* The task *
No pictures in the copy, please: retype all the records exactly.

* Input material *
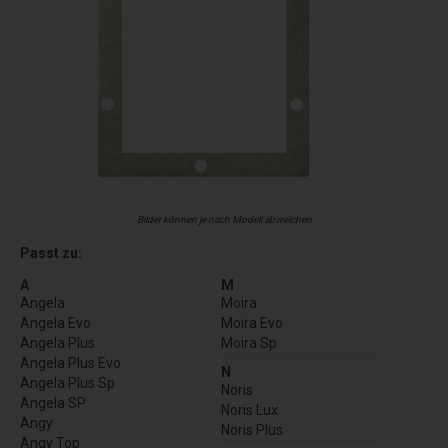
Bilder können je nach Modell abweichen
Passt zu:
A
M
Angela
Moira
Angela Evo
Moira Evo
Angela Plus
Moira Sp
Angela Plus Evo
N
Angela Plus Sp
Noris
Angela SP
Noris Lux
Angy
Noris Plus
Angy Top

* Solution to this task *
Bilder können je nach Modell abweichen
Passt zu:
A
M
Angela
Moira
Angela Evo
Moira Evo
Angela Plus
Moira Sp
Angela Plus Evo
N
Angela Plus Sp
Noris
Angela SP
Noris Lux
Angy
Noris Plus
Angy Top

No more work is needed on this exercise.